甘々王子に懐かれた!?
Ⅱ
訪れた変化
「今日もかよ!もう、ありえない!」
「まぁまぁ、幸、落ち着いて」
「落ち着けられるわけないじゃん!なんで、なんで優茉ばっかり!ていうか、優茉ももうちょっと怒ろうよ!」
イジメ……のようなものが始まって、数週間がたっていた。
夏休みが目前に迫ってきた今でも、あの奴らはこの行為を止める気は全くないようで、日々同じものが書かれた紙が下駄箱から見つかり、教室に行けば何かある。
そんな日々の中、ストレスがかなり溜まったのは、これを受けている私ではなく、こんな私をそばで守り続けている幸だった。

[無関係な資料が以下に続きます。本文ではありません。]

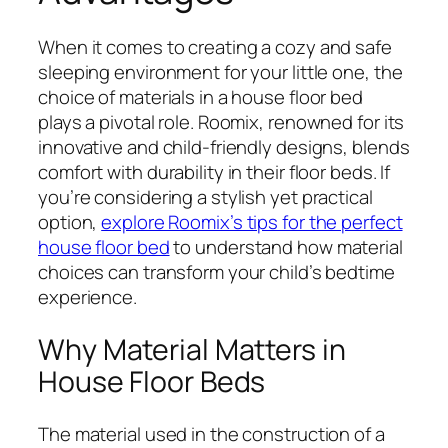
When it comes to creating a cozy and safe
sleeping environment for your little one, the
choice of materials in a house floor bed
plays a pivotal role. Roomix, renowned for its
innovative and child-friendly designs, blends
comfort with durability in their floor beds. If
you’re considering a stylish yet practical
option,
explore Roomix’s tips for the perfect
house floor bed
to understand how material
choices can transform your child’s bedtime
experience.
Why Material Matters in
House Floor Beds
The material used in the construction of a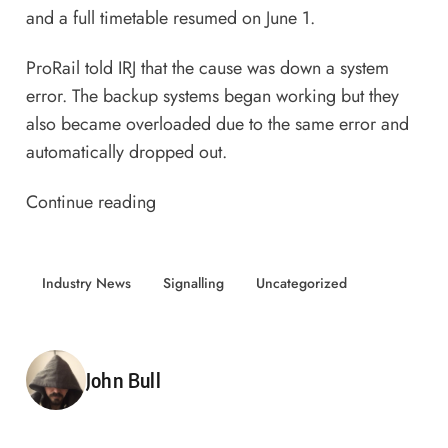
and a full timetable resumed on June 1.
ProRail told IRJ that the cause was down a system
error. The backup systems began working but they
also became overloaded due to the same error and
automatically dropped out.
Continue reading
Industry News
Signalling
Uncategorized
Posted by
John Bull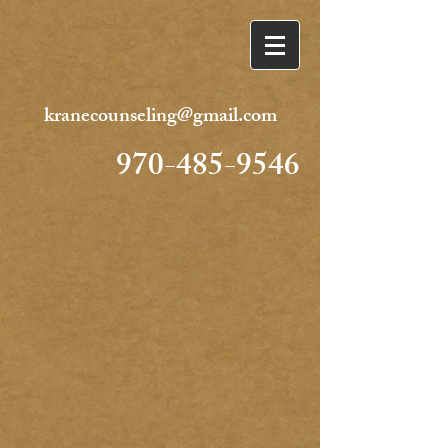
kranecounseling@gmail.com
970-485-9546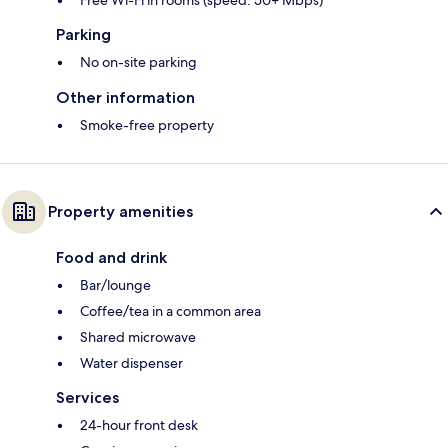
Free Wi-Fi in rooms (speed: 50+ Mbps)
Parking
No on-site parking
Other information
Smoke-free property
Property amenities
Food and drink
Bar/lounge
Coffee/tea in a common area
Shared microwave
Water dispenser
Services
24-hour front desk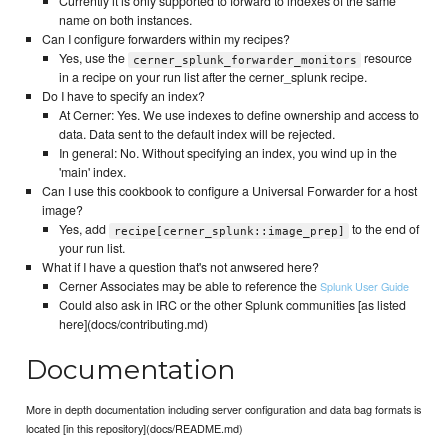
Currently it is only supported to forward to indexes of the same
name on both instances.
Can I configure forwarders within my recipes?
Yes, use the
resource
cerner_splunk_forwarder_monitors
in a recipe on your run list after the cerner_splunk recipe.
Do I have to specify an index?
At Cerner: Yes. We use indexes to define ownership and access to
data. Data sent to the default index will be rejected.
In general: No. Without specifying an index, you wind up in the
'main' index.
Can I use this cookbook to configure a Universal Forwarder for a host
image?
Yes, add
to the end of
recipe[cerner_splunk::image_prep]
your run list.
What if I have a question that's not anwsered here?
Cerner Associates may be able to reference the
Splunk User Guide
Could also ask in IRC or the other Splunk communities [as listed
here](docs/contributing.md)
Documentation
More in depth documentation including server configuration and data bag formats is
located [in this repository](docs/README.md)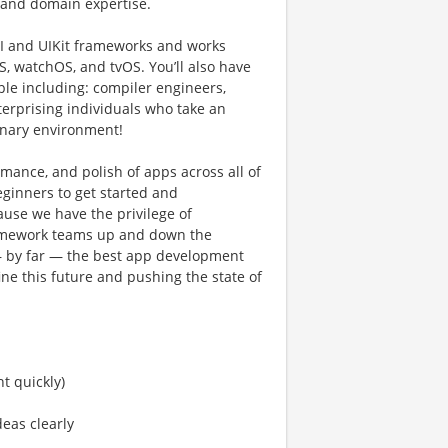
s and domain expertise.
UI and UIKit frameworks and works
, watchOS, and tvOS. Youʼll also have
ple including: compiler engineers,
terprising individuals who take an
plinary environment!
rmance, and polish of apps across all of
eginners to get started and
use we have the privilege of
framework teams up and down the
— by far — the best app development
ine this future and pushing the state of
nt quickly)
deas clearly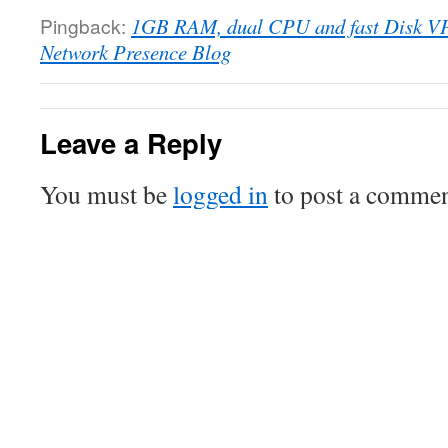
Pingback:
1GB RAM, dual CPU and fast Disk VPS
Network Presence Blog
Leave a Reply
You must be
logged in
to post a commen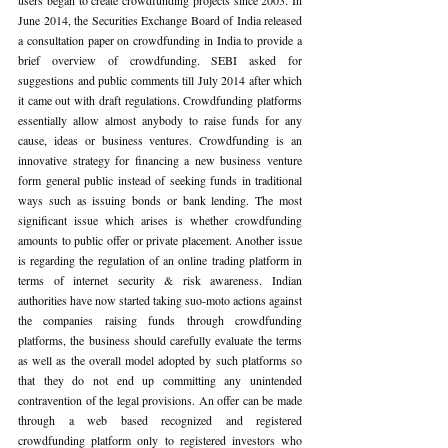
June 2014, the Securities Exchange Board of India released 
a consultation paper on crowdfunding in India to provide a 
brief overview of crowdfunding. SEBI asked for 
suggestions and public comments till July 2014 after which 
it came out with draft regulations. Crowdfunding platforms 
essentially allow almost anybody to raise funds for any 
cause, ideas or business ventures. Crowdfunding is an 
innovative strategy for financing a new business venture 
form general public instead of seeking funds in traditional 
ways such as issuing bonds or bank lending. The most 
significant issue which arises is whether crowdfunding 
amounts to public offer or private placement. Another issue 
is regarding the regulation of an online trading platform in 
terms of internet security & risk awareness. Indian 
authorities have now started taking suo-moto actions against 
the companies raising funds through crowdfunding 
platforms, the business should carefully evaluate the terms 
as well as the overall model adopted by such platforms so 
that they do not end up committing any unintended 
contravention of the legal provisions. An offer can be made 
through a web based recognized and registered 
crowdfunding platform only to registered investors who 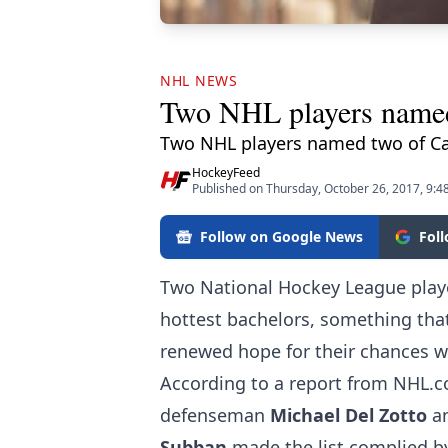
NHL NEWS
Two NHL players named t
Two NHL players named two of Ca
HockeyFeed
Published on Thursday, October 26, 2017, 9:4
Follow on Google News
Fol
Two National Hockey League playe
hottest bachelors, something tha
renewed hope for their chances w
According to
a report from NHL.
defenseman
Michael Del Zotto
a
Subban
made the list complied b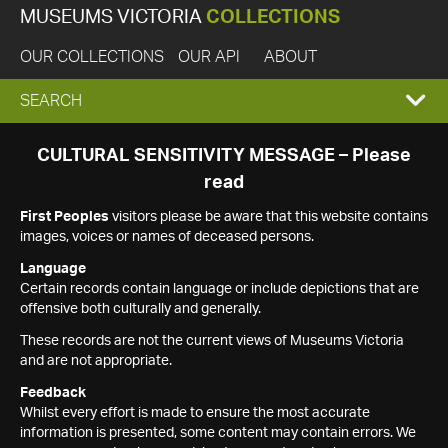
MUSEUMS VICTORIA
COLLECTIONS
OUR COLLECTIONS
OUR API
ABOUT
EXPAND
SEARCH
SEARCH
CULTURAL SENSITIVITY MESSAGE – Please
read
BOX
First Peoples
visitors please be aware that this website contains
images, voices or names of deceased persons.
Language
Certain records contain language or include depictions that are
offensive both culturally and generally.
These records are not the current views of Museums Victoria
and are not appropriate.
Feedback
Whilst every effort is made to ensure the most accurate
information is presented, some content may contain errors. We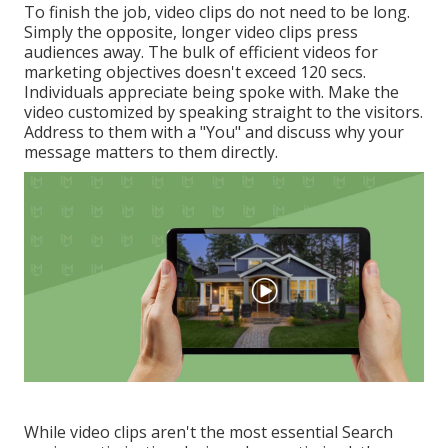
To finish the job,
video clips do not need to be long
.
Simply the opposite, longer video clips press
audiences away. The bulk of efficient videos for
marketing objectives doesn't exceed 120 secs.
Individuals appreciate being spoke with. Make the
video customized by speaking straight to the visitors.
Address to them with a "You" and discuss why your
message matters to them directly.
While video clips aren't the most essential Search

そろそろブチ切れるだろうなぁとは薄々感づいてはいたが、まぁ、こんなにも怒りを露わにするとは思わなかった。
だって、幸のまわり、赤い炎が燃え上がってるんじゃないかと錯覚するほど顔を赤くして怒ってるんだもん。
……私より、幸のほうが相手になにかしそう。
「ねぇ。もう、直接言お?」
下駄箱に入っていた紙くずをグシャりと潰し、手で持てるサイズにしていると、しびれを切らしたようで、幾分か冷静になった幸が聞いてきた。
「そんなことダメって言ったの、誰だっけ」
「あれは、やり返すとか言うからだよ?言いに行くくらいしないと、私が黙ってられない」
心配してくれている幸には申し訳ないけど、私は首を横に振った。
「私は行かないよ。そんなことしたって、何も変わらないもん。殴りに行くくらいしたら、なにか変わるだろうけど」
多分、悪い方向に変わるよねぇ。